HomePoliticsUkraine works to resume grain exports despite Russian strike on Odesa

Ukraine works to resume grain exports despite Russian strike on Odesa

A general view shows a fire engine at a scene of a burning building after a shelling, as Russia’s invasion of Ukraine continues in a location given as Odesa, Ukraine in this picture obtained from social media released on July 19, 2022.

State Emergency Service of Ukraine | Via Reuters

Ukraine pressed ahead on Sunday with efforts to restart grain exports from Black Sea ports after a missile attack on Odesa raised doubts about whether Russia would honor a deal aimed at easing global food shortages caused by the war.

President Volodymyr Zelenskyy denounced Saturday’s strikes as “barbarism” that showed Moscow could not be trusted to implement a deal struck just one day earlier with Turkish and United Nations mediation.

Public broadcaster Suspilne quoted the Ukrainian military as saying after the strike that the missiles did not hit the port’s grain storage area or cause significant damage and Kyiv said preparations to resume grain shipments were ongoing.

“We continue technical preparations for the launch of exports of agricultural products from our ports,” Infrastructure Minister Oleksandr Kubrakov said in a Facebook post.

Russia said on Sunday its forces had hit a Ukrainian warship and a weapons store in Odesa with missiles.

The deal signed by Moscow and Kyiv was hailed as a diplomatic breakthrough that would help curb soaring global food prices by restoring grain shipments from Ukrainian ports to pre-war levels of 5 million tonnes a month.

But Zelenskyy’s economic advisor said on Sunday the strike on Odesa showed deliveries could still get seriously disrupted.

“Yesterday’s strike indicates that it will definitely not work like that,” Oleh Ustenko told Ukrainian television.

While Ukraine had the capacity to export 60 million metric tons of grain over the next nine months, this could take up to 24 months if its ports could not function properly, he said.

War enters sixth month

As the war entered its sixth month on Sunday there was no sign of a let-up in the fighting.

The Ukrainian military reported Russian shelling in the north, south and east, and again referred to Russian operations paving the way for an assault on Bakhmut in the Donbas region in the east.

The air force command said its forces had shot down early on Sunday three Russian Kalibr cruise missiles fired from the Black Sea and aimed at the western Khmelnytskyi region.

While the main theatre of combat has been the Donbas, Zelenskiy said in a video on Saturday that Ukrainian forces were moving “step by step” into the occupied eastern Black Sea region of Kherson.

The strikes on Odesa drew condemnation from the United Nations, the European Union, the United States, Britain, Germany and Italy.

Video released by the Ukrainian military showed firefighters battling a blaze on an unidentified boat moored alongside a tug boat.

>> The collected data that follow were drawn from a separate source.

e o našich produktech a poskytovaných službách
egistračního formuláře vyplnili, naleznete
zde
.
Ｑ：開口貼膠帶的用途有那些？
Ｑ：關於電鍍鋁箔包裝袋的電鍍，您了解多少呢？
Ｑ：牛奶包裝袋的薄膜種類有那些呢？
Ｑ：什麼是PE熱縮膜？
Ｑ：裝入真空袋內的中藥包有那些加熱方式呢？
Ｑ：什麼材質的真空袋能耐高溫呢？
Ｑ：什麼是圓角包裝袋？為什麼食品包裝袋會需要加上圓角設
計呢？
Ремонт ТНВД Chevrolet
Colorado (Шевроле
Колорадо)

Reuters was unable to independently verify the authenticity of the video or the date it was filmed.

Russian news agencies quoted Russia’s defense ministry as saying that a Ukrainian warship and U.S.-supplied anti-ship missiles were destroyed.

“A docked Ukrainian warship and a warehouse with U.S.-supplied Harpoon anti-ship missiles were destroyed by long-range precision-guided naval missiles in Odesa seaport on the territory of a ship repair plant,” it said.

On Saturday, Turkey’s defense minister said Russian officials told Ankara that Moscow had “nothing to do” with the strikes.

According to the Ukrainian military, two Kalibr missiles fired from Russian warships hit the area of a pumping station at the port and two others were shot down by air defense forces.

Safe passage

The strikes appeared to violate Friday’s deal, which would allow safe passage in and out of Ukrainian ports.

Ukraine and Russia are big global wheat exporters and a blockade of Ukrainian ports by Russia’s Black Sea fleet since Moscow’s Feb. 24 invasion has trapped tens of millions of tonnes of grain, worsening global supply chain bottlenecks.

Along with Western sanctions on Russia, it has stoked food and energy price inflation, driving some 47 million people into “acute hunger,” according to the World Food Programme.

Moscow denies responsibility for the food crisis, blaming the sanctions for slowing its food and fertilizer exports and Ukraine for mining the approaches to its ports.

Ukraine has mined waters near its ports as part of its war defenses but under the deal, pilots will guide ships along safe channels.

A Joint Coordination Center staffed by members of the four parties to the agreement are to monitor ships passing the Black Sea to Turkey’s Bosporus Strait and on to world markets. All sides agreed on Friday there would be no attacks on them.

Putin calls the war a “special military operation” aimed at demilitarising Ukraine and rooting out dangerous nationalists. Kyiv and the West call this a baseless pretext for an aggressive land grab.